> **EXERCISE**:
Each entry below is to be restated word for word, with no pictures carried over.

> **PROVIDED MATERIAL**:
▼▼▼
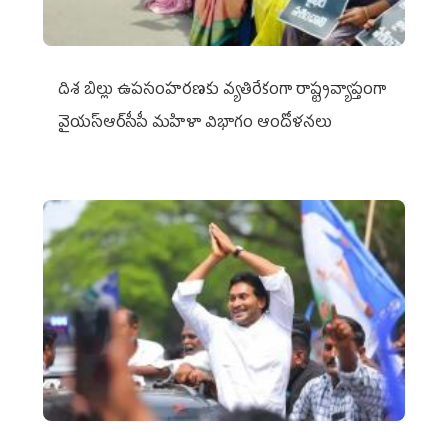
దిశ బిల్లు ఉపసంహరణకు వ్యతిరేకంగా రాష్ట్రవ్యాప్తంగా
వైయ‌స్ఆర్‌సీపీ మహిళా విభాగం ఆందోళనలు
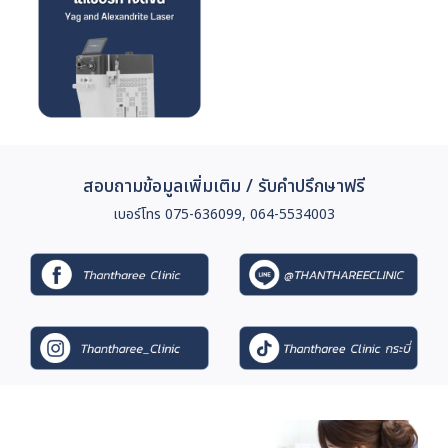
สอบถามข้อมูลเพิ่มเติม / รับคำปรึกษาฟรี
เบอร์โทร 075-636099, 064-5534003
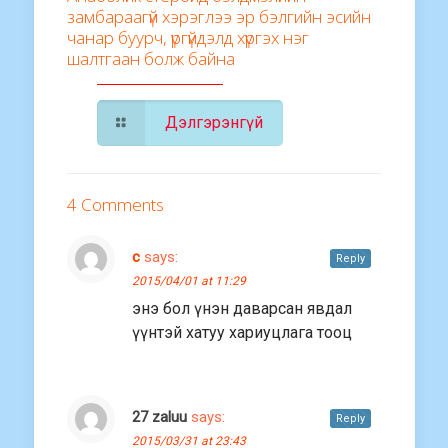
замбараагүй хэрэглээ эр бэлгийн эсийн
чанар буурч, үргүйдэлд хүргэх нэг
шалтгаан болж байна
Дэлгэрэнгүй
4 Comments
с
says:
Reply
2015/04/01 at 11:29
энэ бол үнэн даварсан явдал
үүнтэй хатуу хариуцлага тооц
27 zaluu
says:
Reply
2015/03/31 at 23:43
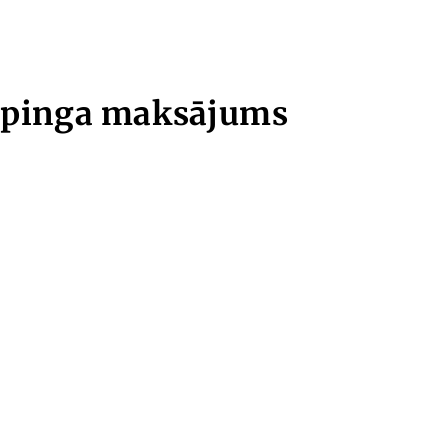
mpinga maksājums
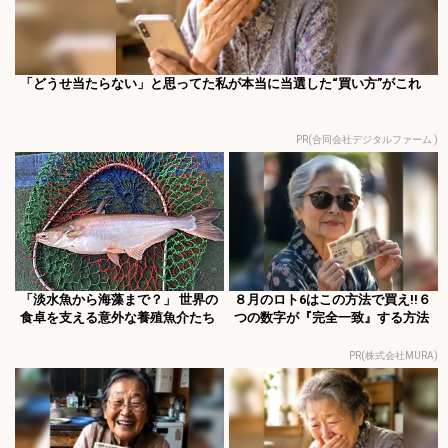
「どうせ当たらない」と思ってた私が本当に当選した“買い方”がこれ
PR(合同会社デジタルファーム )
「淡水魚から海藻まで？」 世界の
８月のロト6はこの方法で買え!!６
食卓を支える意外な養殖魚介たち
つの数字が『完全一致』する方法
PR(株式会社MURA)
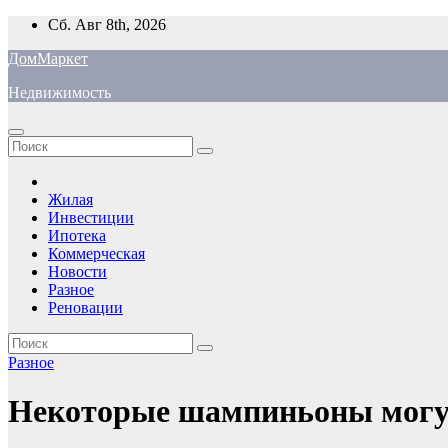
Перейти
Сб. Авг 8th, 2026
к
ДомМаркет
содержимому
Недвижимость
Жилая
Инвестиции
Ипотека
Коммерческая
Новости
Разное
Реновации
Разное
Некоторые шампиньоны могут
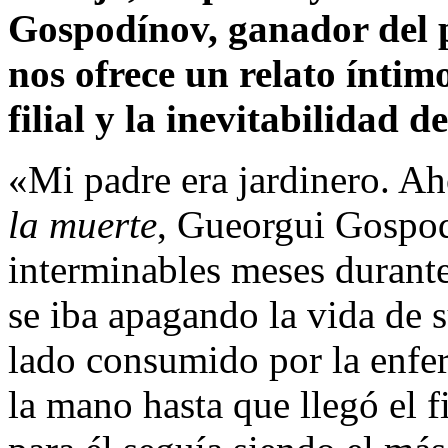
Gospodínov, ganador del 
nos ofrece un relato íntim
filial y la inevitabilidad d
«Mi padre era jardinero. Ah
la muerte
, Gueorgui Gospod
interminables meses durante
se iba apagando la vida de s
lado consumido por la enfe
la mano hasta que llegó el f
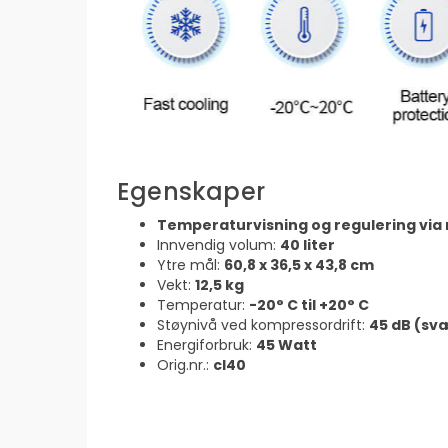
Egenskaper
Temperaturvisning og regulering via
Innvendig volum:
40 liter
Ytre mål:
60,8 x 36,5 x 43,8 cm
Vekt:
12,5 kg
Temperatur:
-20° C til +20° C
Støynivå ved kompressordrift:
45 dB (sv
Energiforbruk:
45 Watt
Orig.nr.:
cl40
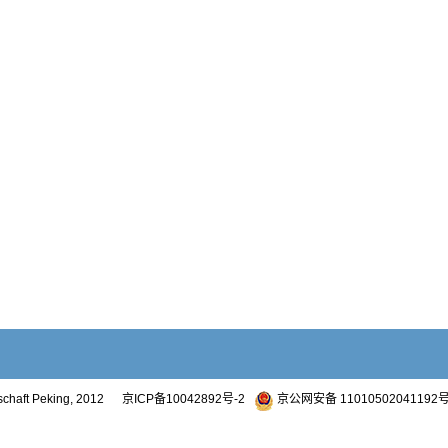
otschaft Peking, 2012
京ICP备10042892号-2
京公网安备 11010502041192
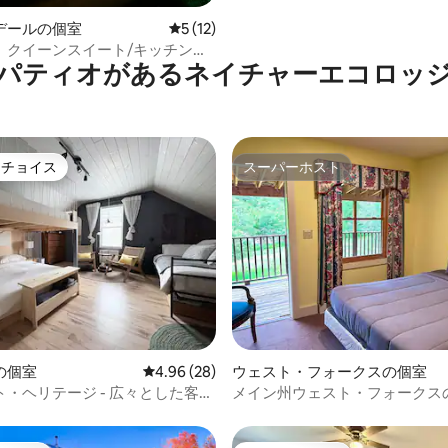
4.92つ星の平均評価
デールの個室
レビュー12件、5つ星中5つ星の平均評価
5 (12)
、クイーンスイート/キッチン付
パティオがあるネイチャーエコロッ
ンスプリングスまで22マイル
トチョイス
スーパーホスト
ゲストチョイスです。
スーパーホスト
星中5つ星の平均評価
の個室
レビュー28件、5つ星中4.96つ星の平均評価
4.96 (28)
ウェスト・フォークスの個室
・ヘリテージ - 広々とした客室
メイン州ウェスト・フォークス
のクイーンルーム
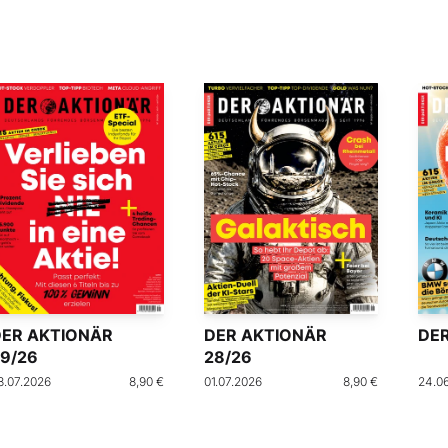
DER AKTIONÄR
DER AKTIONÄR
DER
9/26
28/26
8.07.2026
8,90 €
01.07.2026
8,90 €
24.0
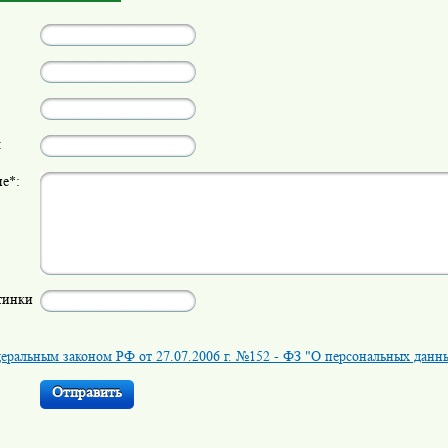
:
е*:
тинки
еральным законом РФ от 27.07.2006 г. №152 - ФЗ "О персональных данн
Отправить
▲▲▲
> **THE ANSWER**:
దిశ బిల్లు ఉపసంహరణకు వ్యతిరేకంగా రాష్ట్రవ్యాప్తంగా
వైయ‌స్ఆర్‌సీపీ మహిళా విభాగం ఆందోళనలు
สอบถามข้อมูลเพิ่มเติม / รับคำปรึกษาฟรี
เบอร์โทร 075-636099, 064-5534003
замбараагүй хэрэглээ эр бэлгийн эсийн
чанар буурч, үргүйдэлд хүргэх нэг
шалтгаан болж байна
Дэлгэрэнгүй
4 Comments
с
says:
Reply
2015/04/01 at 11:29
энэ бол үнэн даварсан явдал
үүнтэй хатуу хариуцлага тооц
27 zaluu
says:
Reply
2015/03/31 at 23:43
mpinga maksājums
「どうせ当たらない」と思ってた私が本当に当選した“買い方”がこれ
PR(合同会社デジタルファーム )
「淡水魚から海藻まで？」 世界の
８月のロト6はこの方法で買え!!６
食卓を支える意外な養殖魚介たち
つの数字が『完全一致』する方法
PR(株式会社MURA)
Перейти
Сб. Авг 8th, 2026
к
ДомМаркет
содержимому
Недвижимость
Жилая
Инвестиции
Ипотека
Коммерческая
Новости
Разное
Реновации
Разное
Некоторые шампиньоны могут
Gospodínov, ganador del 
nos ofrece un relato íntim
filial y la inevitabilidad d
«Mi padre era jardinero. Ah
la muerte
, Gueorgui Gospod
interminables meses durante
se iba apagando la vida de s
lado consumido por la enfe
la mano hasta que llegó el f
Egenskaper
Temperaturvisning og regulering via
Innvendig volum:
40 liter
Ytre mål:
60,8 x 36,5 x 43,8 cm
Vekt:
12,5 kg
Temperatur:
-20° C til +20° C
Støynivå ved kompressordrift:
45 dB (sv
Energiforbruk:
45 Watt
Orig.nr.:
cl40
otschaft Peking, 2012
京ICP备10042892号-2
京公网安备 11010502041192
4.92つ星の平均評価
デールの個室
レビュー12件、5つ星中5つ星の平均評価
5 (12)
、クイーンスイート/キッチン付
パティオがあるネイチャーエコロッ
ンスプリングスまで22マイル
トチョイス
スーパーホスト
ゲストチョイスです。
スーパーホスト
星中5つ星の平均評価
の個室
レビュー28件、5つ星中4.96つ星の平均評価
4.96 (28)
ウェスト・フォークスの個室
・ヘリテージ - 広々とした客室
メイン州ウェスト・フォークス
のクイーンルーム
DER AKTIONÄR
DER AKTIONÄR
DER
9/26
28/26
8.07.2026
8,90 €
01.07.2026
8,90 €
24.0
:
е*:
тинки
еральным законом РФ от 27.07.2006 г. №152 - ФЗ "О персональных данн
Отправить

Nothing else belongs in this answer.